YOUR INSTRUCTIONS
Could you copy every entry exactly, dropping the pictures?

══ MATERIAL SUPPLIED ══

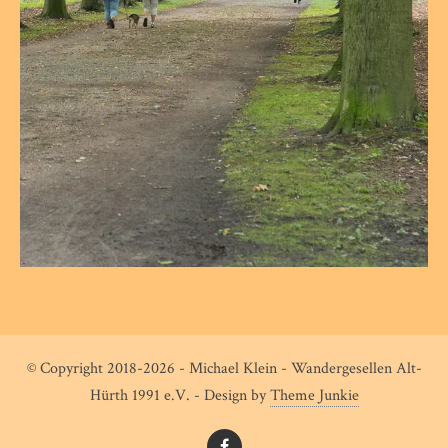
© Copyright 2018-2026 - Michael Klein - Wandergesellen Alt-
Hürth 1991 e.V. - Design by
Theme Junkie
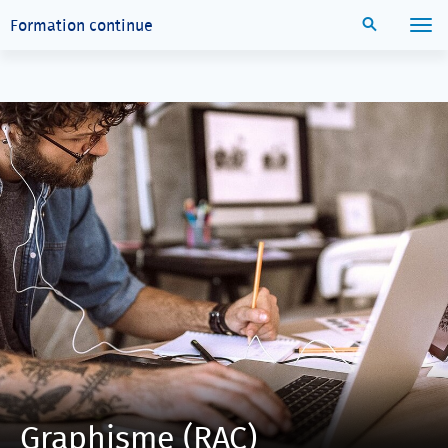
Aller directement au contenu principal
Recherche
Formation continue
Menu
Graphisme (RAC)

═══

SOLUTION TO THE EXERCISE
© Copyright 2018-2026 - Michael Klein - Wandergesellen Alt-
Hürth 1991 e.V. - Design by
Theme Junkie
Aller directement au contenu principal
Recherche
Formation continue
Menu
Graphisme (RAC)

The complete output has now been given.